How Should North Carolina think about the Oregon Medicaid study?
May 6, 2013 2 Comments
Aaron Carroll and AustinFrakt (this tag will get you to all their posts, along with one by Harold Pollack) have been doing great working blogging on the recent Medicaid expansion study that folks are talking about. Many of the posts are fairly technical, because interpreting research is technical. Kevin Drum has a nice, clear overview as well. Here is what I wrote quickly the night the study came out, including an error I made in interpreting the study, preserved for posterity.
A couple of points, especially for people in North Carolina and other states trying to use this research (a good thing!) to inform policy.
Internal validity is the degree to which a study design can allow you to judge whether X causes Y (in this case, comparing Medicaid coverage to being uninsured, on a variety of measures). Random assignment is about as strong as internal validity gets, though it should be noted that random assignment of a pill v. a placebo is less complicated in a causal sense that assigning an insurance plan. So, when people say things like “if Medicaid were a pill…” Medicaid is not a pill. Insurance gets you access, which leads to treatments, and so on….

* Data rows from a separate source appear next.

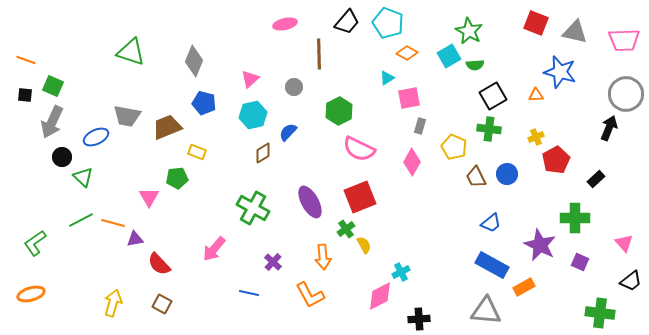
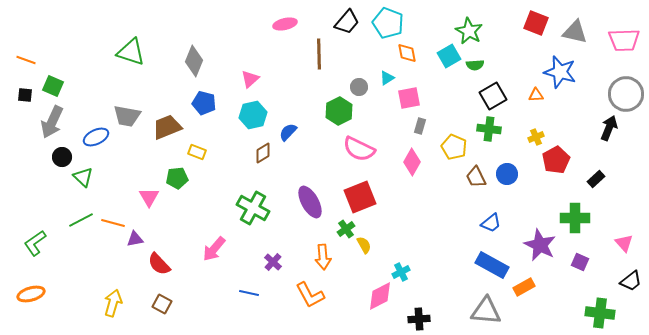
orange diamond at (407, 53): rotated 50 degrees clockwise
gray circle at (294, 87): moved 65 px right
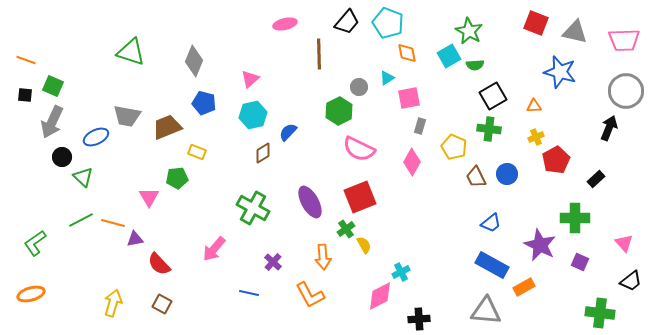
gray circle at (626, 94): moved 3 px up
orange triangle at (536, 95): moved 2 px left, 11 px down
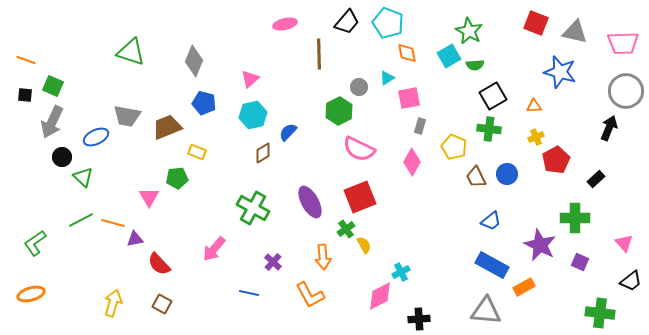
pink trapezoid at (624, 40): moved 1 px left, 3 px down
blue trapezoid at (491, 223): moved 2 px up
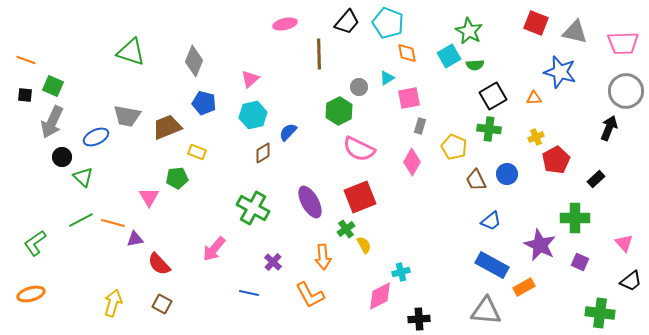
orange triangle at (534, 106): moved 8 px up
brown trapezoid at (476, 177): moved 3 px down
cyan cross at (401, 272): rotated 12 degrees clockwise
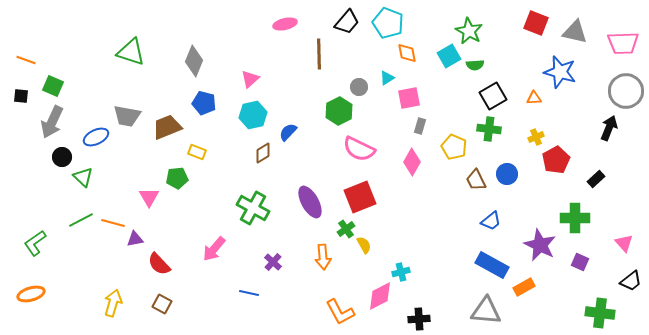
black square at (25, 95): moved 4 px left, 1 px down
orange L-shape at (310, 295): moved 30 px right, 17 px down
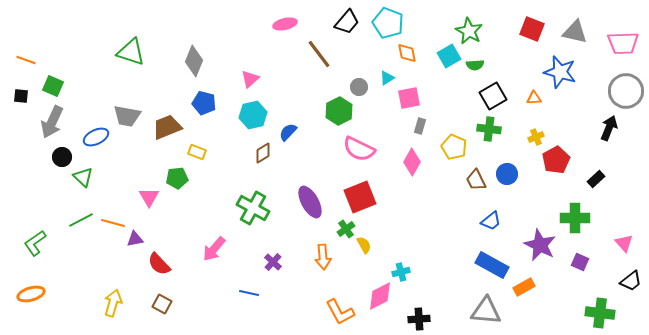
red square at (536, 23): moved 4 px left, 6 px down
brown line at (319, 54): rotated 36 degrees counterclockwise
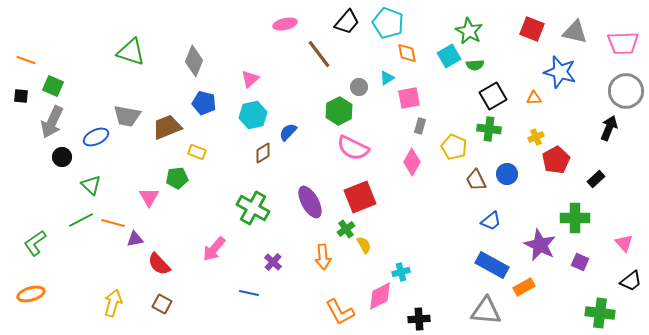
pink semicircle at (359, 149): moved 6 px left, 1 px up
green triangle at (83, 177): moved 8 px right, 8 px down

This leads to the concept of external validity, which is the degree to which the findings of a given study are relevant and insightful for another population. In a RCT of a pill, you sometimes worry about this (has it been tested in children? Is there a reason to think persons of a different race will respond differently?) but the causal mechanism of swallowing a pill and seeing how it will impact a disease is causally fairly direct (the chemistry of the pill). The causal mechanism of assigning someone to an insurance program v. leaving them uninsured is more diffuse, or farther up the causal chain, say from addressing your high blood pressure. So, in a policy RCT the external validity is very important. The Oregon study actually only studied Portland Oregon, so people in North Carolina (and rural Oregon), for example, should be asking how similar are low income persons and the available health care system to which Medicaid is buying access in Portland to the situation in North Carolina? I will work on providing some data driven answers over the next few days.

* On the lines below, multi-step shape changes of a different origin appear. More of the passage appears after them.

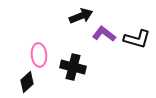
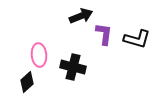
purple L-shape: rotated 60 degrees clockwise
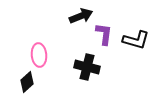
black L-shape: moved 1 px left, 1 px down
black cross: moved 14 px right
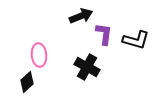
black cross: rotated 15 degrees clockwise
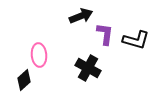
purple L-shape: moved 1 px right
black cross: moved 1 px right, 1 px down
black diamond: moved 3 px left, 2 px up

The question of whether there was enough power to detect a meaningful change in the health measures used is a question of construct validity, in my opinion (though I could imagine it being characterized as a different type of validity, problem or error; or indeed just left as a problem that needs no further categorization):
Restated, does how you measured health properly do so, and can a meaningful change in health in this area show up in the measure(s) you used given the size of the study? If you pick a measure designed to measure “health” that has little to no chance of rejecting the null hypothesis of no difference in the treatment (Medicaid) v. control (uninsured) group, then it is not a particularly insightful test because you will inevitably be unable to reject the null hypothesis of no difference. I think of this as closely related to external validity, because in geographic areas with worse controlled diabetics, for example, the same sample size might be able to detect a difference on the same measure used as being statistically significant.
To best understand the meaning of this study for North Carolina will require some data driven work to compare the populations of Portland, Oregon and North Carolina. More on that later.